28 Janvier 2006, 11:40am

Publié par kodamian

A vos brosses à dents !

 

La mondialisation est un phénomène qui prend de l'ampleur et qui touche toutes les sociétés aujourd'hui.

Certains la critiquent, certains en sont de fervents partisans.

Il y a toujours un juste équilibre à faire  des choses qui représentent un bien , et celles  qui représentent une régression.

 

Je parlerai ici des dérives " alimentaires ".

J'habite dans une île dans laquelle la population était habituée à manger tout ce qu''elle produisait, et uniquement ce qu'elle produisait et trouvait sur place.
On mangeait ici, il y a environ une cinquantaine d'année, seulement le Manioc, le Taro, l'Igname, le coco, ainsi que les divers poissons trouvés dans le lagon et dans l'océan, le poulet, le cochon , etc...

Les gens étaient en bonne santé, marchaient et dépensaient les calories absorbées.

Il n'y avait pas de "magasins" , ou bien on y trouvait que les denrées de base.

L'état dentaire de la population était ainsi très satisfaisant.

Aujourd'hui, celà a malheureusement changé.

Les petites surfaces commerciales sont apparues, et je dois dire qu'une grande partie de ce que l'on y trouve est totalement inutile, voire nocif.

Ainsi, les enfants comme les jeunes adultes se précipitent sur les " chips ", les gateaux, les bonbons, les chewing-gums, les boissons hyper-sucrées, ce qui a entrainé une dégradation à la vitesse Grand V de l'état dentaire.

Les enfants sont rarement indemnes de caries, et toute une classe d'age a perdu au moins une à deux dents définitives à l'age de 15 ans.

J'essaie depuis mon arrivée ici de faire de la prévention, et je suis ainsi allé faire des campagnes de sensibilité et de prévention dans les écoles.

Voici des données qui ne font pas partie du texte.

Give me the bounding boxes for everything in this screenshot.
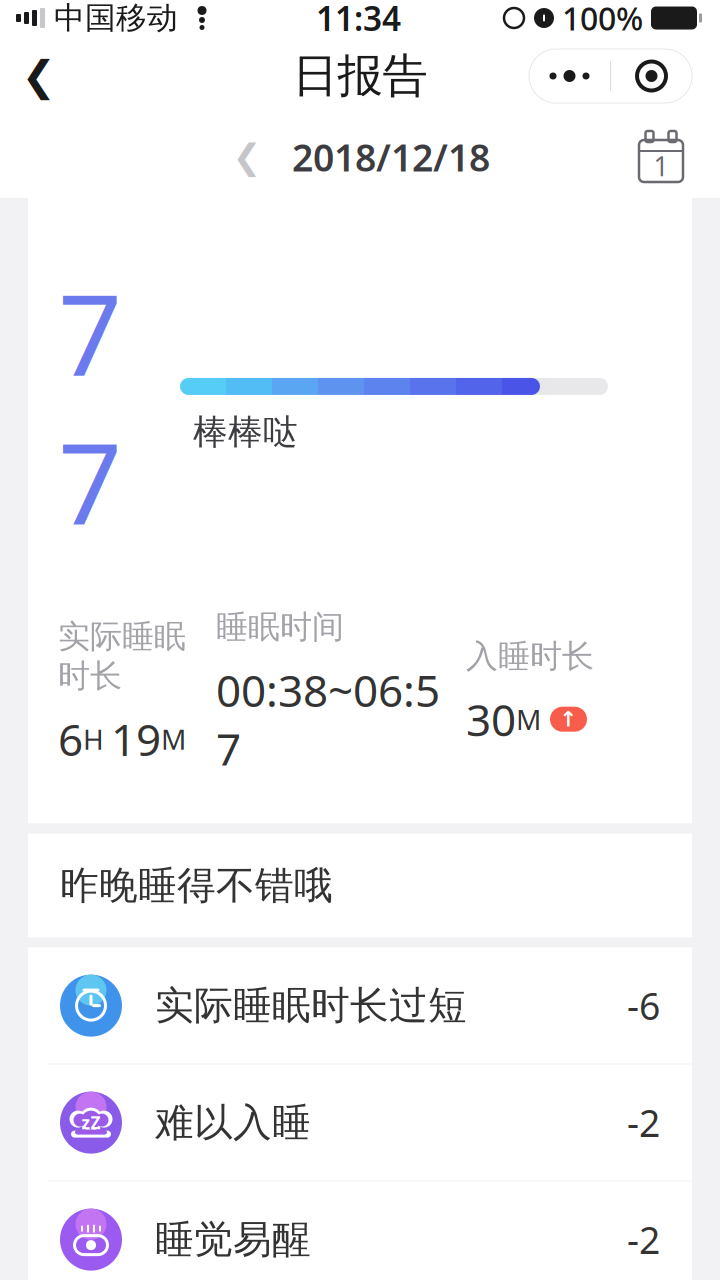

Mais ce que j'ai remarqué, c'est que mes propos étaient souvent incompris, et on me disait, que si les " commerçants " vendaient ces produits dans les magasins, c'était que ce devait être bon.

Alors je répondais : " et la bière, on la vend où ? dans les magasins, et c'est mauvais "

ou encore : " et les cigarettes, on les vend où ? dans les magasins ".

J'ai pu constater que c'étaient en fin de compte les enfants des maternelles ou les petits en classes primaires qui étaient les plus réceptifs au message . Pour les pré-adolescents, c'était souvent peine perdue !

Mais souvent, ce sont les parents qu'il faut toucher, car ce sont eux qui font ces " cadeaux empoissonnés ". Et à chaque fois , on rejette la responsabilité sur les grandparents, sur les oncles et sur les tantes. C'est jamais soi-même, c'est toujours l'autre le responsable.

" Mais non , c'est vous les responsables ! C'est vous les parents qui vivez avec vos enfants, alors mettez-leur la brosse à dent sur votre table à manger, et forcez les à se brosser les dents après les repas !"

Alors on me répond : " oui docteur, pardon, tu as raison, je le ferai " .

Celà marche quelquefois, c'est rare, mais chaque cas gagné est pour moi un succès.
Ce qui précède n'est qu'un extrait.